Dados Bibliográficos

AUTOR(ES) M. Taylor , D. Creel
ANO 2012
TIPO Artigo
PERIÓDICO American Antiquity
ISSN 0002-7316
E-ISSN 2325-5064
EDITORA Elsevier (Netherlands)
DOI 10.7183/0002-7316.77.1.99
CITAÇÕES 2
ADICIONADO EM 2025-08-18
MD5 c945ecb1243de72331c0551bc19f5cf2

Resumo

Studies of relationships between archeology and biology in the south-central North America can enhance interpretations of social interactions between foraging and farming groups. The present report analyzes the adult dentition of hunter-gatherer populations from what is now Texas and compares them with adjacent samples of agriculturalists. These agriculturallist samples represent the Southwestern (Mimbres-Mogollon) and Southeastern (Caddo) cultural spheres. Nonmetric dental traits provide a useful means for evaluating the biological similarities between different populations.

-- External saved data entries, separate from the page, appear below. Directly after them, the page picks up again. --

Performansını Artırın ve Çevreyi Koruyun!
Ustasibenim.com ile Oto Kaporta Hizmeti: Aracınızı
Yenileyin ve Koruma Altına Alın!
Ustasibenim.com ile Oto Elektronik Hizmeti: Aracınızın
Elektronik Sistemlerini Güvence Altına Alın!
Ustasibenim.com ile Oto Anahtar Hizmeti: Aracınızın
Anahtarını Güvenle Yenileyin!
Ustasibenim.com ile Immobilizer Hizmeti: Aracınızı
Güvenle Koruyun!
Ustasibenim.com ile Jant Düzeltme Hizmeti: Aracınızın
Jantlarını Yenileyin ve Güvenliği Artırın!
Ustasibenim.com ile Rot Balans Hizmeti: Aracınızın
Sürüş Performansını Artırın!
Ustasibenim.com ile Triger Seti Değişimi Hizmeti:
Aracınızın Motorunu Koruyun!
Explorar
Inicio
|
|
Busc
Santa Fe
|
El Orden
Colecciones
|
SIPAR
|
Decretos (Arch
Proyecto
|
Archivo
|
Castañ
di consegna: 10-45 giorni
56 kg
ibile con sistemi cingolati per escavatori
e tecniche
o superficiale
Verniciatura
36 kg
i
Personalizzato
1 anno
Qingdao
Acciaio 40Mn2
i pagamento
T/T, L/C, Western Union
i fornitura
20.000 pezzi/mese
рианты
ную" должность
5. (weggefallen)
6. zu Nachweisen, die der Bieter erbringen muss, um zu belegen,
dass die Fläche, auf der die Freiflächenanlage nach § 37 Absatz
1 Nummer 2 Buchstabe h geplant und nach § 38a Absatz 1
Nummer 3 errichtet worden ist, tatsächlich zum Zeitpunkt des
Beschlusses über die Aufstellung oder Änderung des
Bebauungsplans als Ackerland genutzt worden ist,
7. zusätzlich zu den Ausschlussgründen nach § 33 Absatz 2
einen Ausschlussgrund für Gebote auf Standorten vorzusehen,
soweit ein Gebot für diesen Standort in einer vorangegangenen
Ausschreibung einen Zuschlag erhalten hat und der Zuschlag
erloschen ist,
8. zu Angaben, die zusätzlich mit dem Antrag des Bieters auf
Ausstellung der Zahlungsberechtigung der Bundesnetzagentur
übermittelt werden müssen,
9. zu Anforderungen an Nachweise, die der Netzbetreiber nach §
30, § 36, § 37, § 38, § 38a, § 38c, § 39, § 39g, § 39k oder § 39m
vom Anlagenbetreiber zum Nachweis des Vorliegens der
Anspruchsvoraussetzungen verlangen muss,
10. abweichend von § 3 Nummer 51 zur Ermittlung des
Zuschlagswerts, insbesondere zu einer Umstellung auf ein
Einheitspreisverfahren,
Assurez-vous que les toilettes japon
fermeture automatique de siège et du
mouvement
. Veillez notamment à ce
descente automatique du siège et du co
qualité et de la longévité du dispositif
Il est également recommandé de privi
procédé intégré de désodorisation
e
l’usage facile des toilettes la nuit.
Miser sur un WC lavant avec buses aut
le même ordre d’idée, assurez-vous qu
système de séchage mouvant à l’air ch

Mahalanobis distance analysis of these traits, drawn from 902 individuals, reveal relatively little morphological similarity between hunter-gatherer and farming groups. Except for a sample of Archaic foragers from the gulf coastal plain, hunter-gatherer samples are more similar to each other than to adjacent agriculturalists. Results suggest that Archaic populations were morphologically diverse, while there was relatively little gene flow between hunter-gatherer and farming populations during the Late Prehistoric period. The overall dissimilarity between hunter-gatherer, Mimbres, and Caddo samples suggests that each may have arisen from a relatively distant common ancestry.